Em um Brasil que observa, com atenção, o aumento expressivo das recuperações judiciais no agro, sua estratégia projeta um modelo distinto: o de que a reestruturação pode e deve começar fora do Judiciário, com responsabilidade, técnica e respeito aos credores.

Mais do que gerir uma crise, o jovem CEO revelou uma capacidade rara de conduzir uma mudança de lógica com precisão, lucidez e visão estratégica incomuns. Sua atuação, marcada por decisões firmes e leitura apurada de cenário, ganhou projeção nacional, com destaque em veículos como a FORBES AGRO e outros noticiários, despertando interesse sobre como conseguiu reverter um quadro adverso ao adotar uma abordagem contrária ao movimento predominante de recuperação judicial no agronegócio.

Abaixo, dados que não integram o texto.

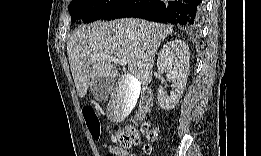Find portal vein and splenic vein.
Masks as SVG:
<instances>
[{
	"label": "portal vein and splenic vein",
	"mask_w": 261,
	"mask_h": 156,
	"mask_svg": "<svg viewBox=\"0 0 261 156\" xmlns=\"http://www.w3.org/2000/svg\"><path fill=\"white\" fill-rule=\"evenodd\" d=\"M104 58H107L106 55L103 56ZM109 58V57H108ZM110 59V58H109ZM112 62L116 63V64H119V65H122V66H125L127 65V61L125 59H117V58H112L111 59Z\"/></svg>",
	"instance_id": "portal-vein-and-splenic-vein-1"
}]
</instances>
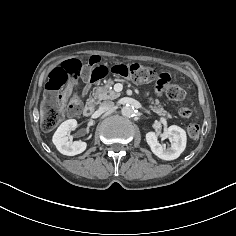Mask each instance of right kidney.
<instances>
[{"label": "right kidney", "instance_id": "obj_1", "mask_svg": "<svg viewBox=\"0 0 236 236\" xmlns=\"http://www.w3.org/2000/svg\"><path fill=\"white\" fill-rule=\"evenodd\" d=\"M77 121L69 119L64 121L53 135L52 142L57 150L68 156H74L85 151L87 143L83 141H72L68 134L77 128Z\"/></svg>", "mask_w": 236, "mask_h": 236}]
</instances>
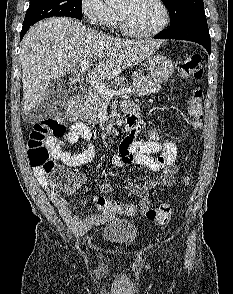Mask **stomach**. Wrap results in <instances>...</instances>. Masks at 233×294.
Wrapping results in <instances>:
<instances>
[{"label":"stomach","mask_w":233,"mask_h":294,"mask_svg":"<svg viewBox=\"0 0 233 294\" xmlns=\"http://www.w3.org/2000/svg\"><path fill=\"white\" fill-rule=\"evenodd\" d=\"M149 78L157 84L167 81L174 73V64L163 55H153L147 59Z\"/></svg>","instance_id":"stomach-1"}]
</instances>
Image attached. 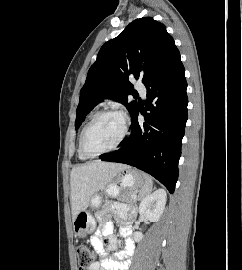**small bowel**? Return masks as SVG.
<instances>
[{
	"label": "small bowel",
	"instance_id": "obj_1",
	"mask_svg": "<svg viewBox=\"0 0 242 270\" xmlns=\"http://www.w3.org/2000/svg\"><path fill=\"white\" fill-rule=\"evenodd\" d=\"M111 211L123 221L120 226V235L125 239L124 249L116 252L113 259L107 257L103 237L106 238V248L109 251H116L118 242L113 234V222L110 219L100 218L99 229L90 239L91 245L99 255V261L94 262L88 270H126L129 267V259L134 250V243L130 237V224L134 217V213L127 206L120 204L113 205Z\"/></svg>",
	"mask_w": 242,
	"mask_h": 270
}]
</instances>
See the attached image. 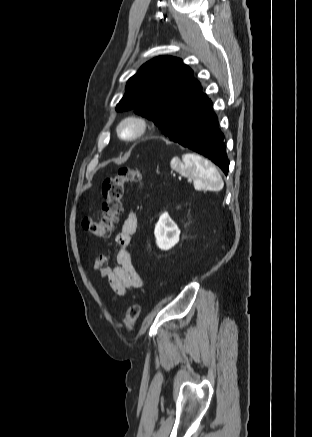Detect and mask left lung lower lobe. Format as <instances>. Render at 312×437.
Listing matches in <instances>:
<instances>
[{"label":"left lung lower lobe","mask_w":312,"mask_h":437,"mask_svg":"<svg viewBox=\"0 0 312 437\" xmlns=\"http://www.w3.org/2000/svg\"><path fill=\"white\" fill-rule=\"evenodd\" d=\"M223 140L224 135L218 129L217 116L212 111V102L209 99L182 131L171 139L209 158L227 175L229 160Z\"/></svg>","instance_id":"left-lung-lower-lobe-1"}]
</instances>
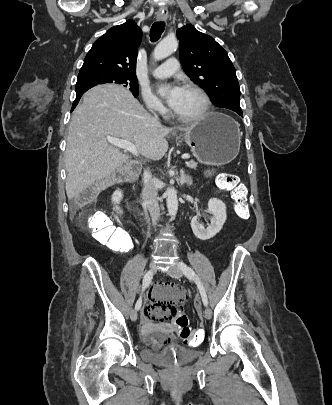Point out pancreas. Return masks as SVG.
Returning <instances> with one entry per match:
<instances>
[{"label":"pancreas","mask_w":332,"mask_h":405,"mask_svg":"<svg viewBox=\"0 0 332 405\" xmlns=\"http://www.w3.org/2000/svg\"><path fill=\"white\" fill-rule=\"evenodd\" d=\"M189 168H196L197 163L194 161H189L188 164H186Z\"/></svg>","instance_id":"1"}]
</instances>
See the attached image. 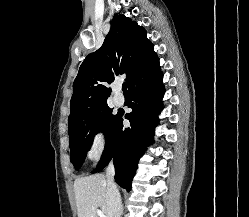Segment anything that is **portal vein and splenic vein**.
Returning <instances> with one entry per match:
<instances>
[{
    "instance_id": "18ae733b",
    "label": "portal vein and splenic vein",
    "mask_w": 249,
    "mask_h": 217,
    "mask_svg": "<svg viewBox=\"0 0 249 217\" xmlns=\"http://www.w3.org/2000/svg\"><path fill=\"white\" fill-rule=\"evenodd\" d=\"M97 214L99 217H106L101 210H97Z\"/></svg>"
}]
</instances>
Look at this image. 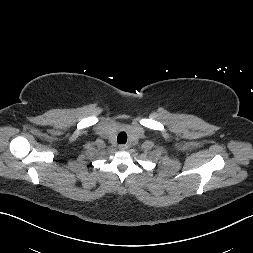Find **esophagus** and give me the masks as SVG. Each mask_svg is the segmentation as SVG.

Não por acaso, sua liderança passou a ser observada com atenção em todo o país, consolidando-se como referência de estratégia, responsabilidade e capacidade de articulação em cenários de alta complexidade. Mais do que um caso de superação empresarial, sua atuação projeta um novo parâmetro para o setor: demonstra que é possível enfrentar crises com inteligência financeira, preservação da credibilidade e respeito aos credores, sem recorrer à via judicial. Com isso, redefine padrões no agronegócio brasileiro e desperta o interesse de todo o mercado em compreender os fundamentos de sua estratégia.